Nowadays it's also considered a bit of a bachelors dish as well, perhaps due to it's low maintenance and degree of skill required. Being a traditional dish of Marrakech we had been keeping and eye out for any sign of the tanjia. We finally find a small shop with a dozen urns of various sizes lined up out the front. Sealed with paper they must have been put into the coals in the early morning to be ready for midday.
We take a sit and order a tanjia for two, the proprietor reaches into his brick oven and pulls out a tanjia.
It's brought to the table before being unsealed and turned over into a clay plate. The billowing steams brings mouth watering smells, spices, herbs, and the lamb, so meltingly soft it's falling from the bone.
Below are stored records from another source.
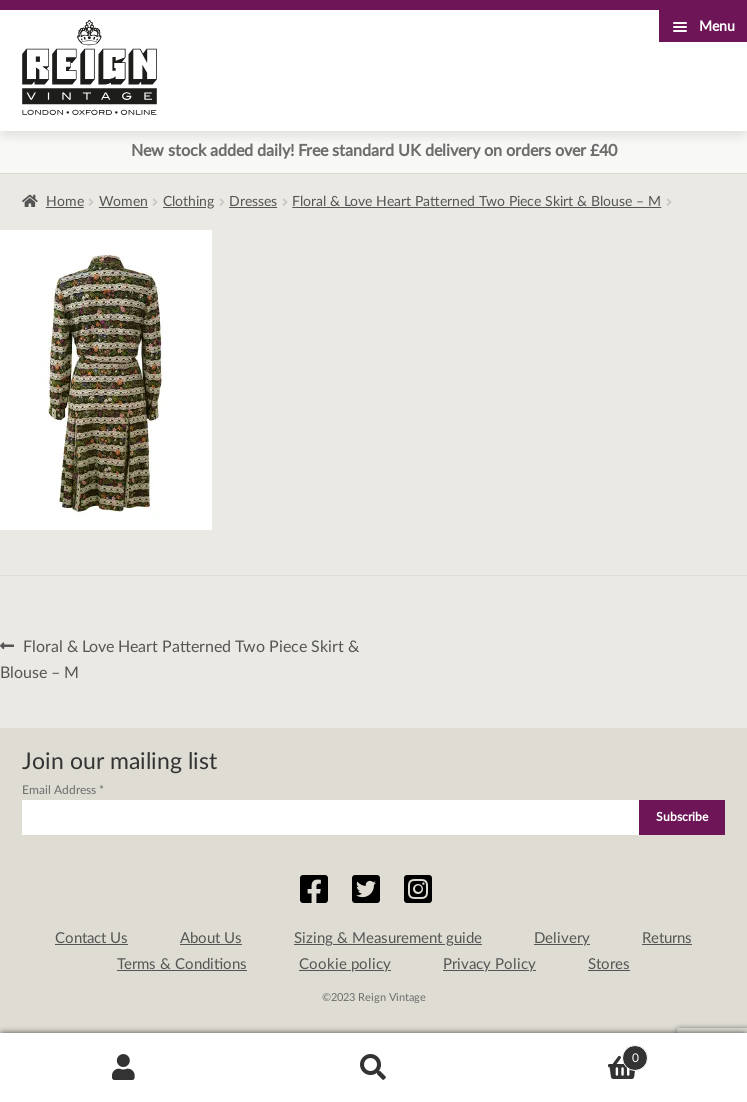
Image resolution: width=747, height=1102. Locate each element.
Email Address (63, 790)
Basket (573, 1054)
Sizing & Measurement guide (388, 938)
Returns (667, 938)
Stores (609, 964)
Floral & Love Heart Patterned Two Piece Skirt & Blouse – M (476, 202)
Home (65, 202)
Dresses (253, 202)
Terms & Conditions (182, 964)
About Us (211, 938)
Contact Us (91, 938)
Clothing (188, 202)
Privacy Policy (489, 964)
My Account (124, 1068)
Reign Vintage (89, 67)
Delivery (562, 938)
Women (123, 202)
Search (373, 1068)
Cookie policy (345, 964)
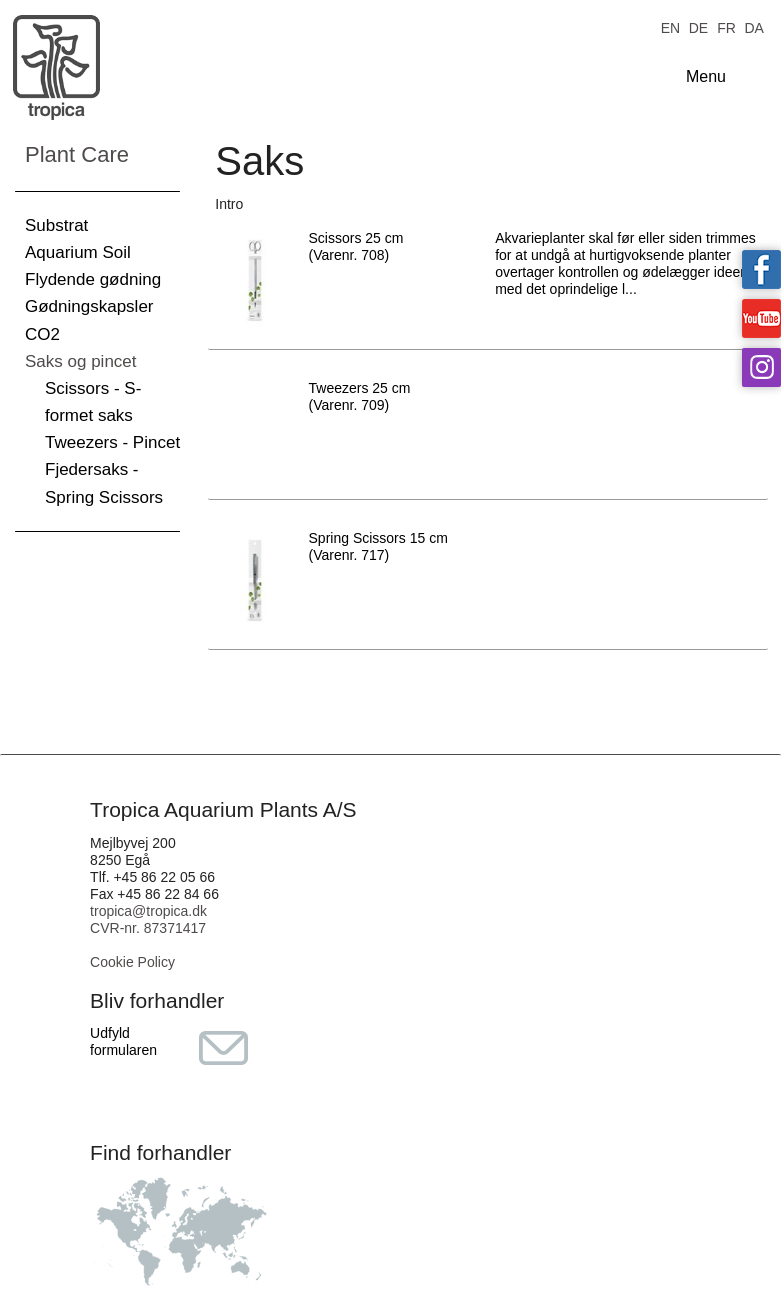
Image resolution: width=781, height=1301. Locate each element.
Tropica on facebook (761, 269)
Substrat (56, 225)
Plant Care (77, 154)
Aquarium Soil (78, 252)
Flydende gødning (93, 279)
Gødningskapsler (89, 306)
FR (726, 26)
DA (753, 26)
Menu (706, 76)
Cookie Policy (132, 962)
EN (670, 26)
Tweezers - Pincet (112, 442)
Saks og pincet (81, 361)
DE (698, 26)
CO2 (42, 334)
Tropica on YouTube (761, 318)
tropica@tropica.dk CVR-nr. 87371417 (148, 919)
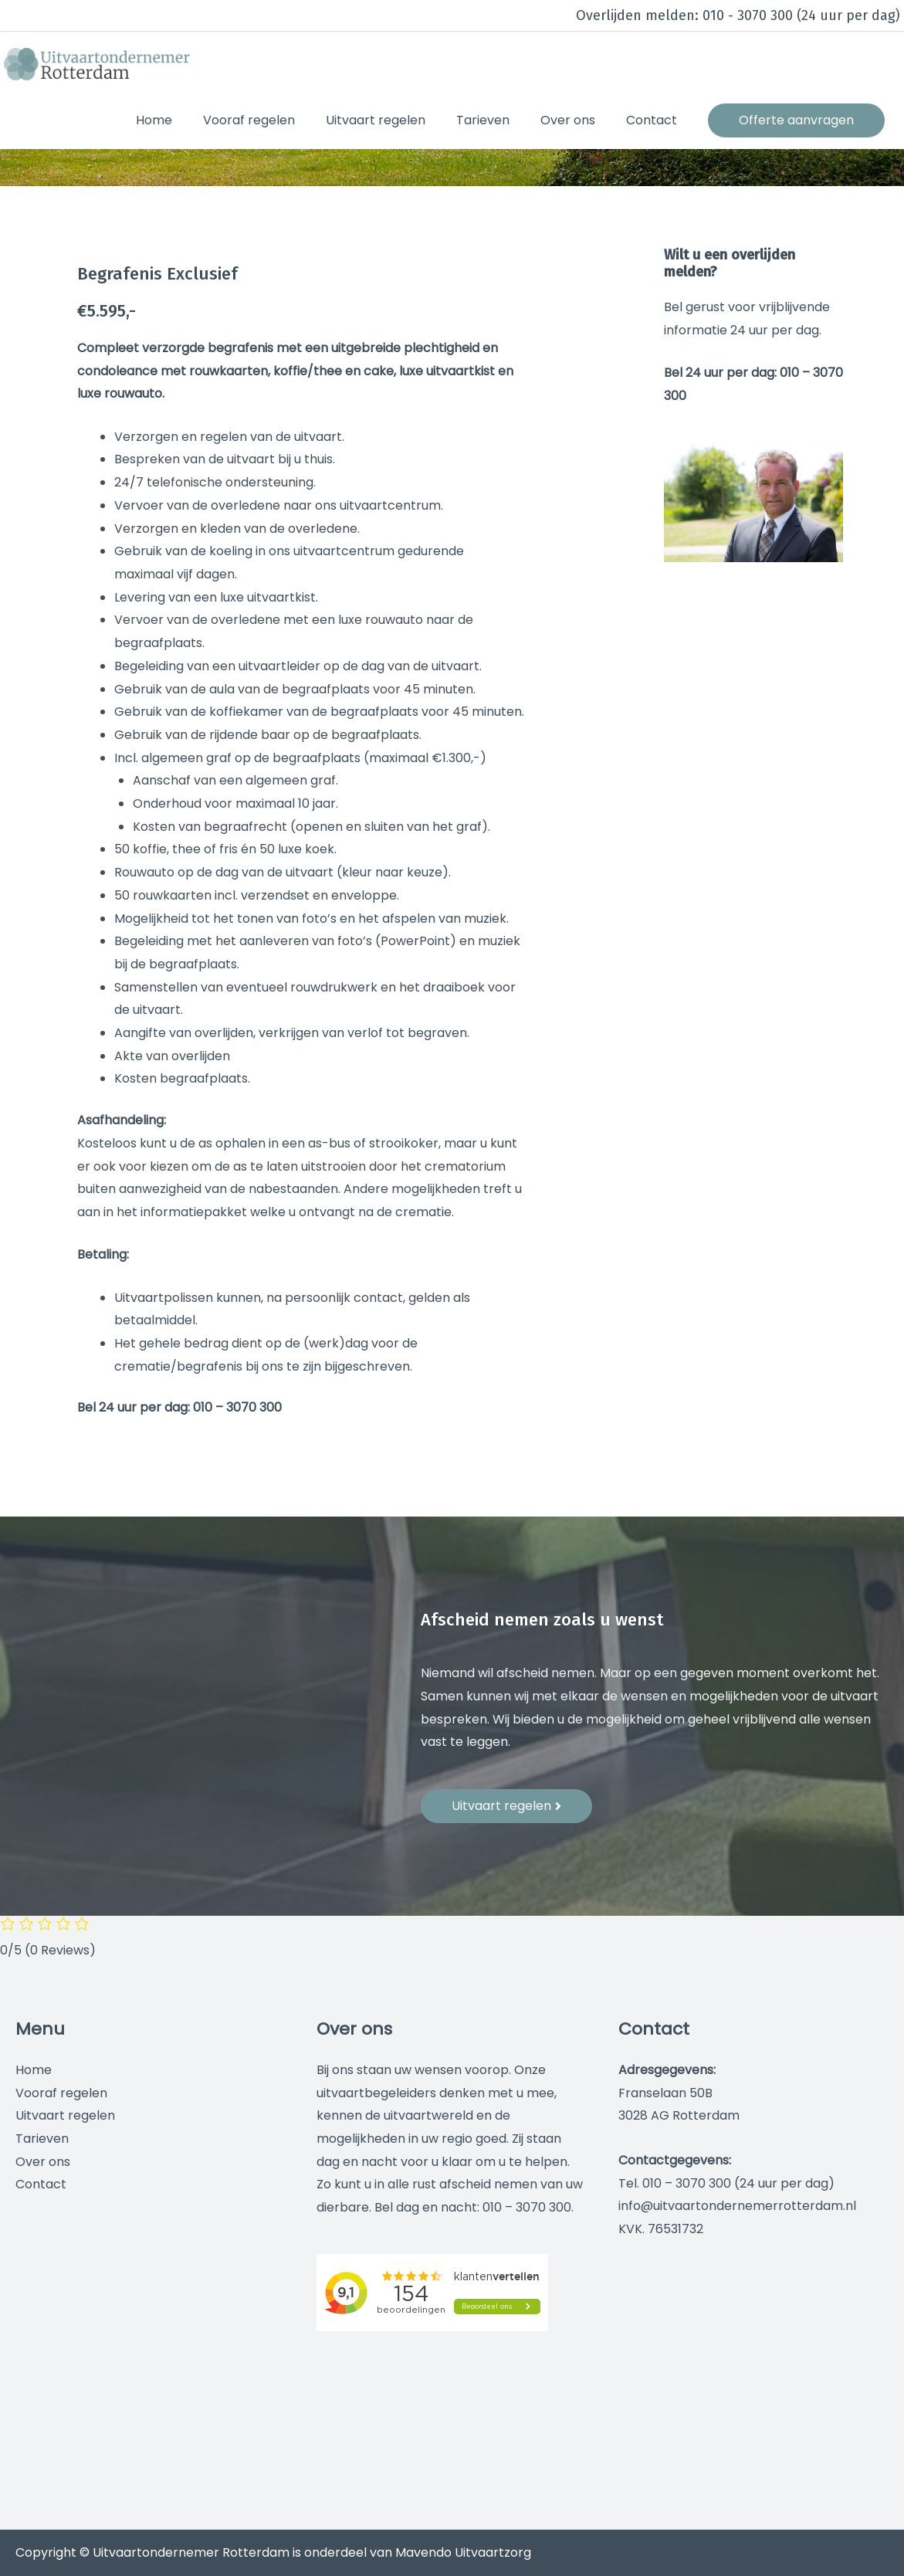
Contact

With another couple of the ubiquitous flat breads we're ready to go. The lamb fat has rendered out of the meat making it sticky soft and so rich. We scoop up the juices with the bread and suck the marrow from the bones. Leaving a clean plate and even cleaner bones when we've finished.
Next to us a Morrocan family have ordered the head. It's withdrawn from the urn before being split in two, revealing the creamy brain. We might need a few more people to tackle that one.
I recommend you keep an eye out for the tanjia as it makes a great change from the sometimes endless parade of tagine and cous cous.